Şehzade Korkut Camii, Kaleiçi’nde Kılınçarslan Mahallesi’nde yer almaktadır. Geçmişi M.S. 2. yüzyıla kadar uzanan yapı, bu dönemde bir Roma tapınağı olarak inşa edilmiş, Bizanslılar Dönemi’nde, M.S. 5 veya 6. yüzyılda, tapınağın mimari parçaları yardımıyla kiliseye dönüştürülmüştür. Meryem Ana’ya adanan bir Panaghia Kilisesi olan yapı, M.S. 7. yüzyılda gerçekleşen Arap akınları ile tahrip edilmiştir. Selçuklular Dönemi’nde, fetih sembolü olarak camiye çevrilen ve asıl minaresi eklenen yapı, 1361 yılında Kıbrıs Kralı’nın Antalya işgali sırasında yeniden kilise olmuştur. Osmanlılar Dönemi’nde, II. Yıldırım Bayezid’in oğlu Şehzade Korkut tarafından tekrar camiye dönüştürülen eser, yörenin tek şehzade camisi olması bakımından, ayrıca önem taşımaktadır.
Yüzyıllarca ibadete açık olan cami, 1896 yılında geçirdiği yangın nedeniyle zarar görmüş ve kullanılamaz duruma gelmiştir. Cami, yangında, minaresinin ahşap olan külahı tahrip olduğu için halk arasında o tarihten sonra ‘Kesik Minare’ olarak adlandırılmaya başlanmış ve tarihi bir sembol olmuştur.
Dönem dönem onarım çalışmaları yapılan Şehzade Korkut Camii, 1974 senesinde ciddi bir restorasyon geçirmiştir. 2017 yılında ise caminin yeniden ibadete açılması için çalışmalar başlamıştır. 2019 yılında, caminin minaresine ahşap külah takılmıştır.

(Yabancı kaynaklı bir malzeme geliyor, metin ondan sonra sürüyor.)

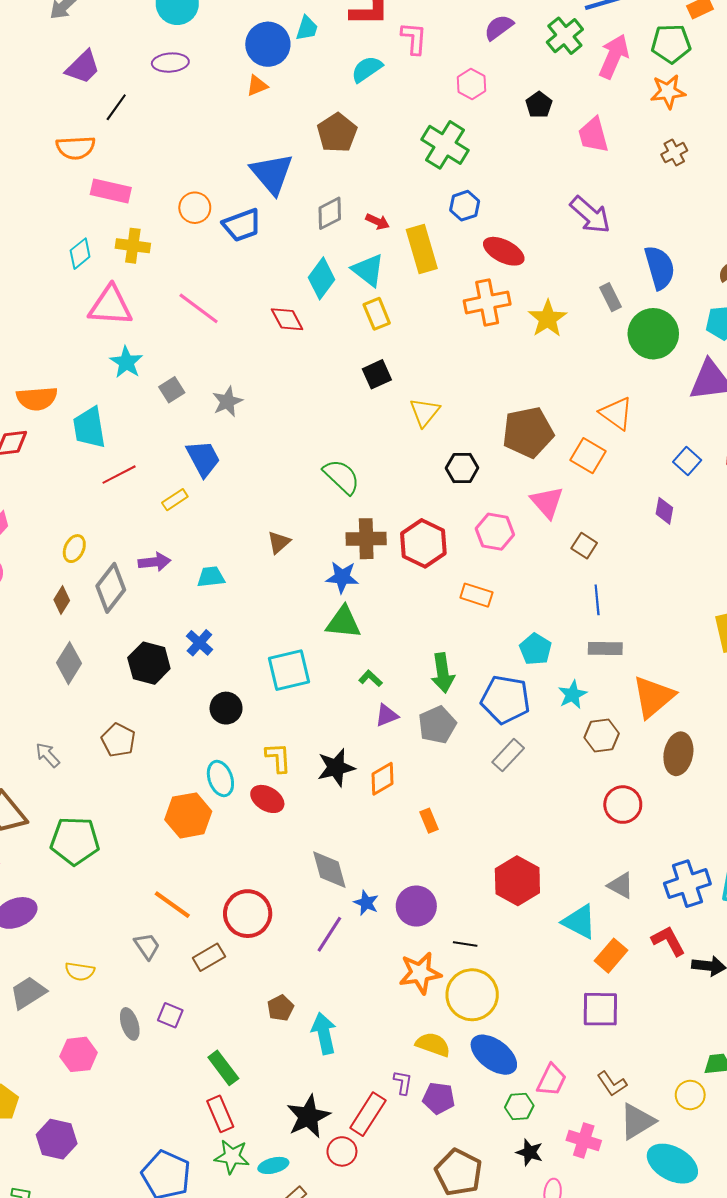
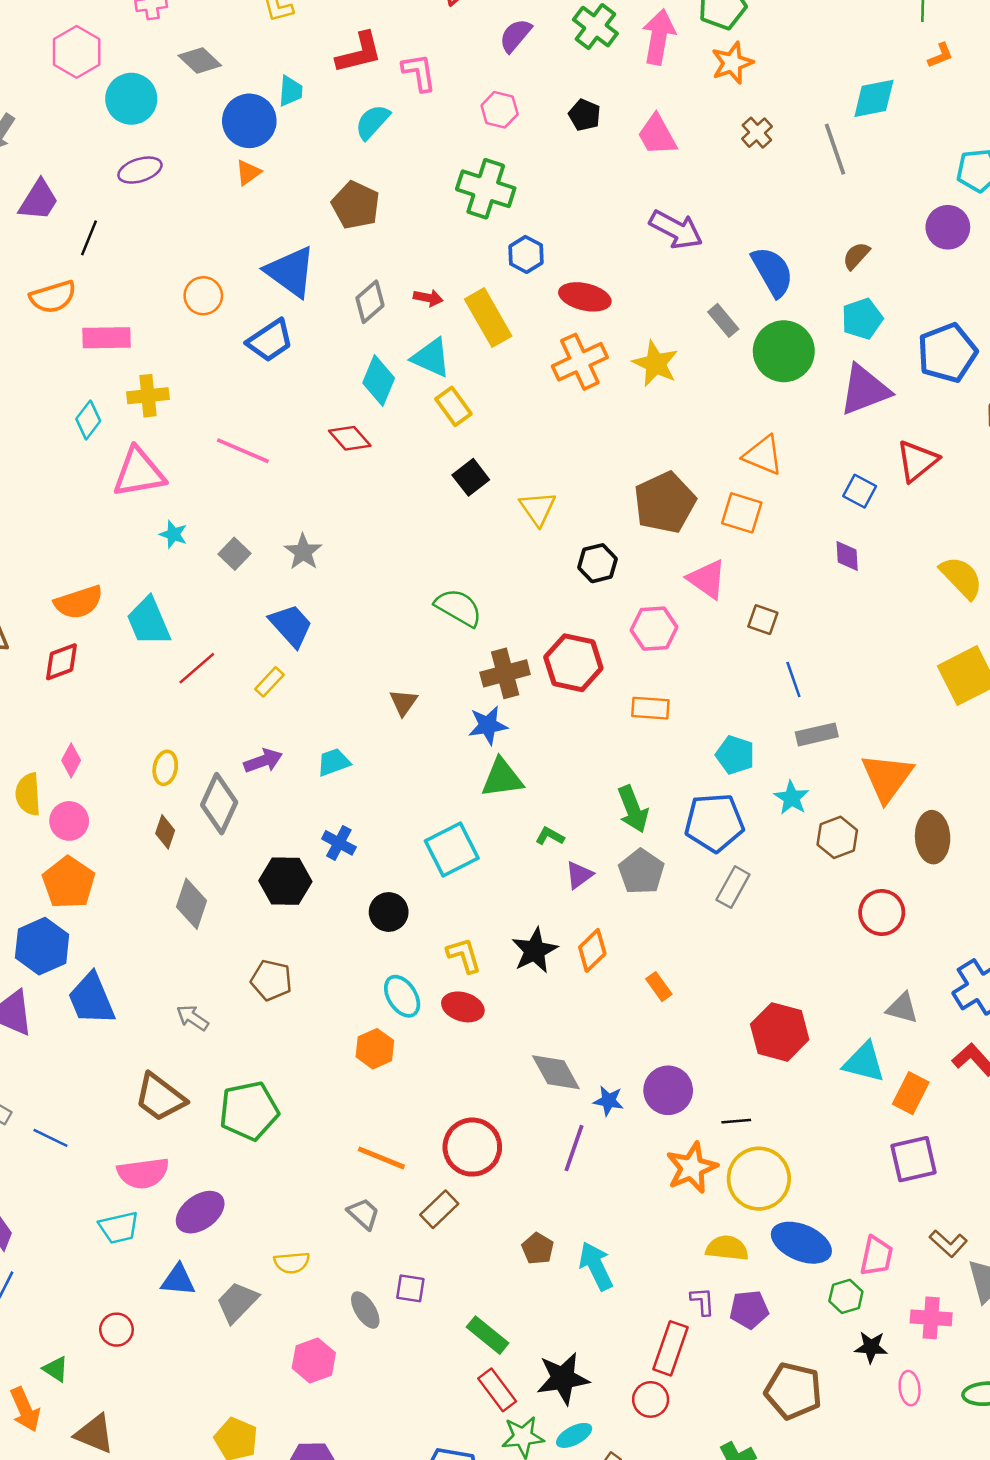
orange circle: (195, 208) -> (203, 296), moved
cyan star: (126, 362) -> (173, 534), size x0.7
orange hexagon: (188, 815) -> (375, 1049), size x0.7
black star: (308, 1116) -> (563, 1378), moved, turned 30

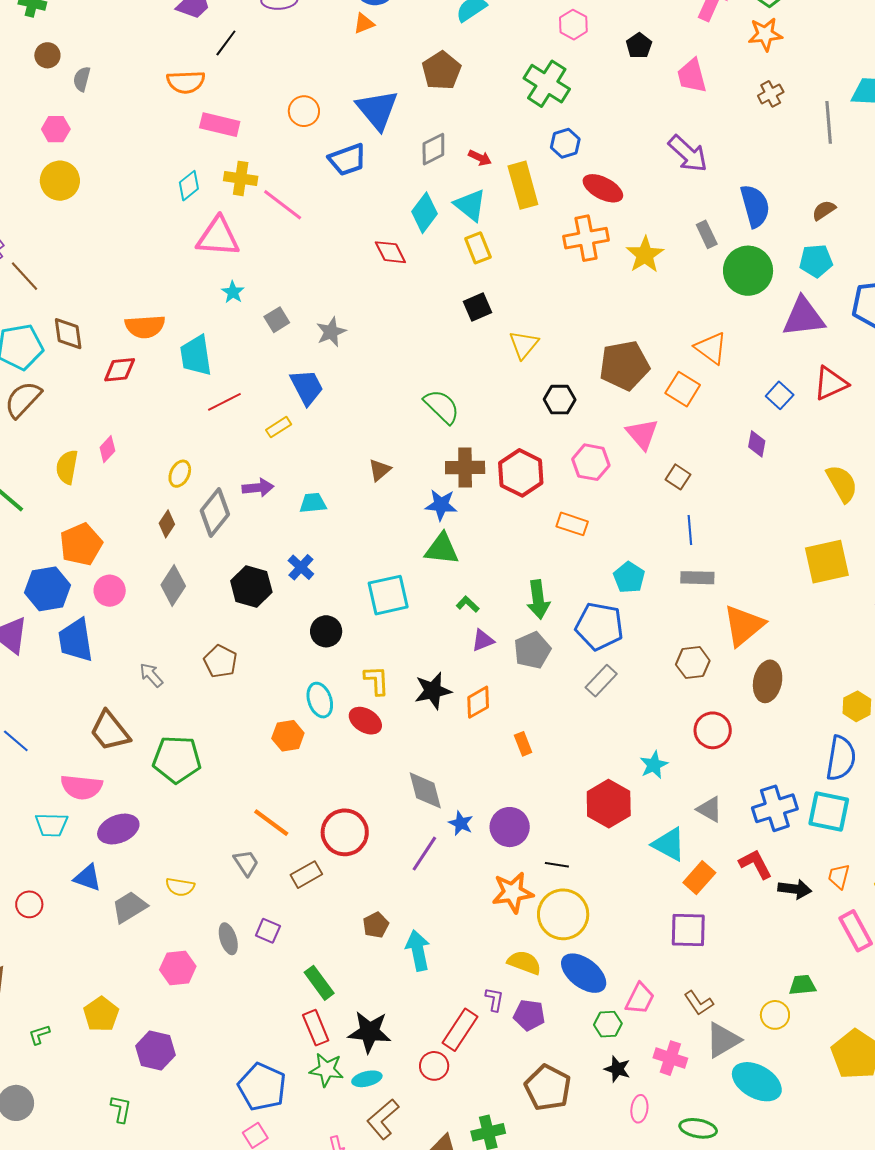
pink line: (243, 451) -> (283, 205), moved
cyan star: (791, 798) -> (654, 765), moved
pink circle: (69, 821) -> (110, 591), moved

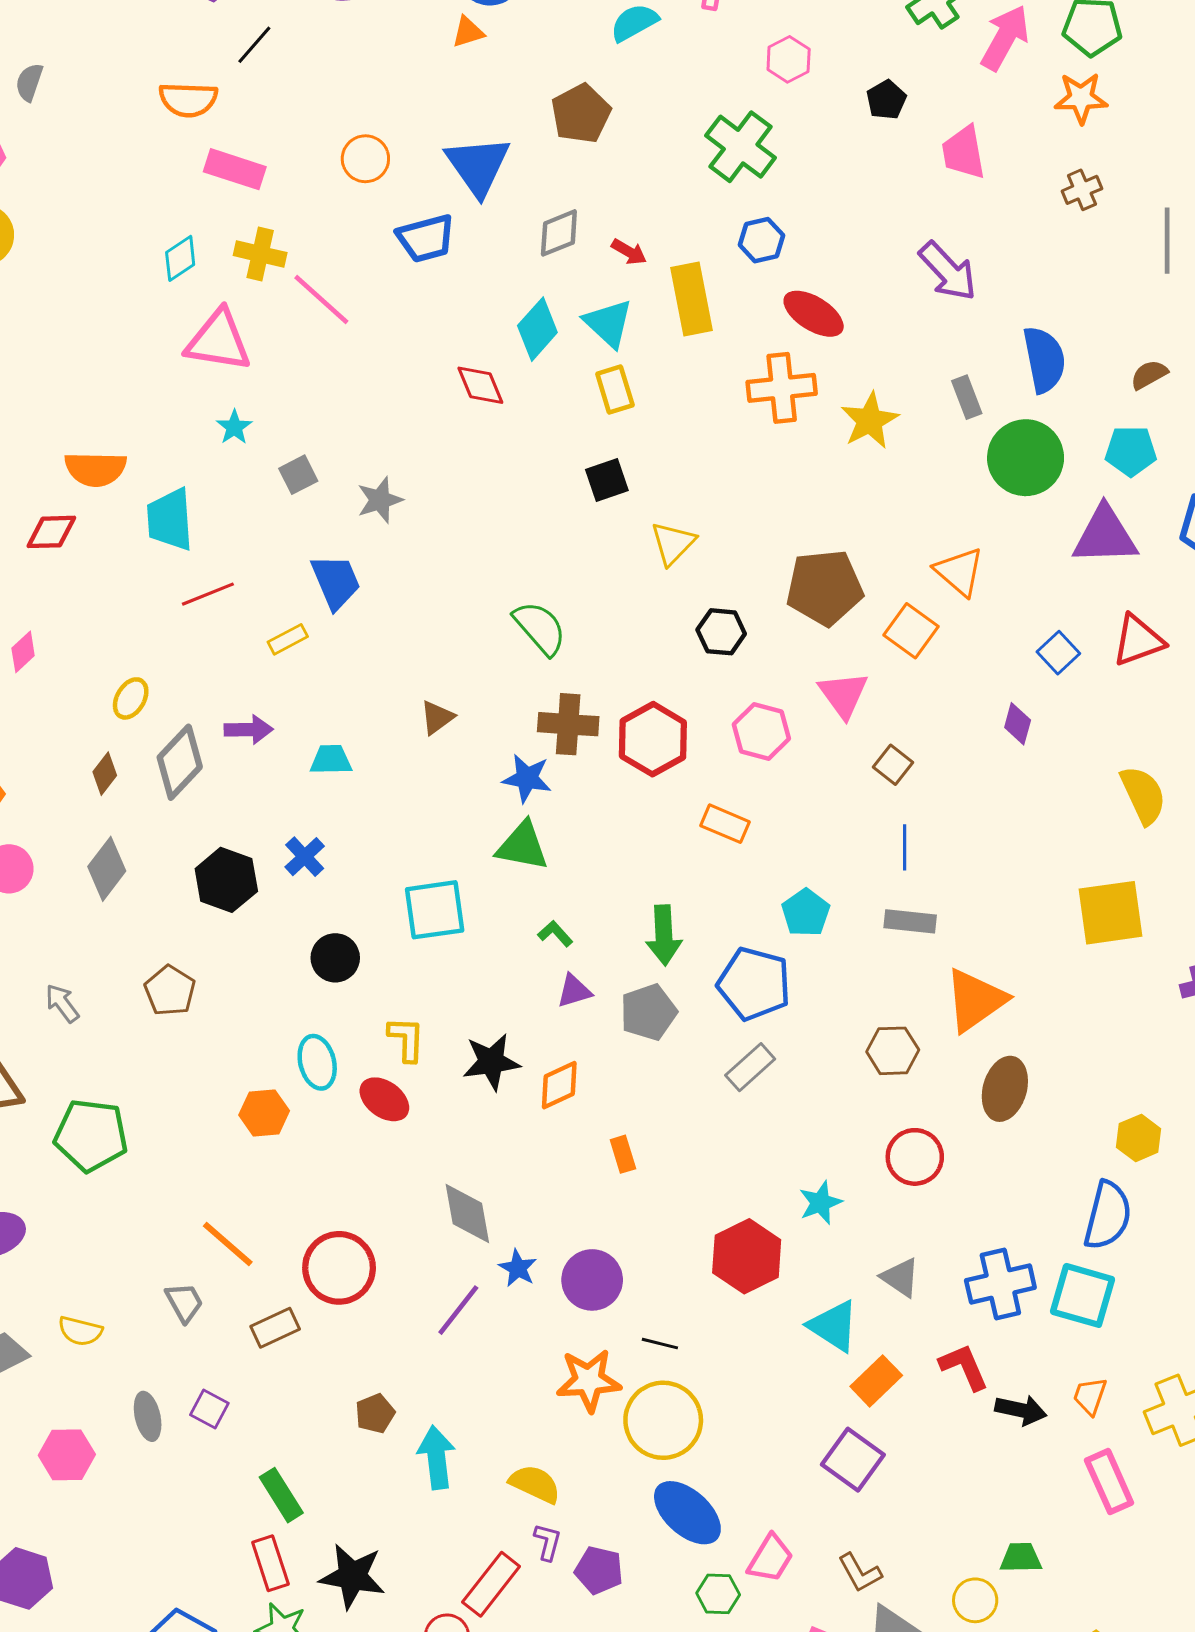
purple square: (688, 930) -> (853, 1460), turned 30
yellow semicircle: (524, 963) -> (535, 1484), moved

Tarihi izleri korunarak restorasyon süreci tamamlanan cami, 10 Ocak 2022’de kılınan ilk namazla birlikte, 126 yıl aradan sonra yeniden ibadete açılmıştır.
Avlusunda bir açık hava müzesi bulunan Şehzade Korkut Camii, Antik Çağ, Roma, Bizans, Selçuklu ve Osmanlılar Dönemi’ni yansıtan, eşine ender rastlanan zenginlikler barındıran bir yapı olarak, Antalya’nın en değerli simgeleri arasında yer almaktadır.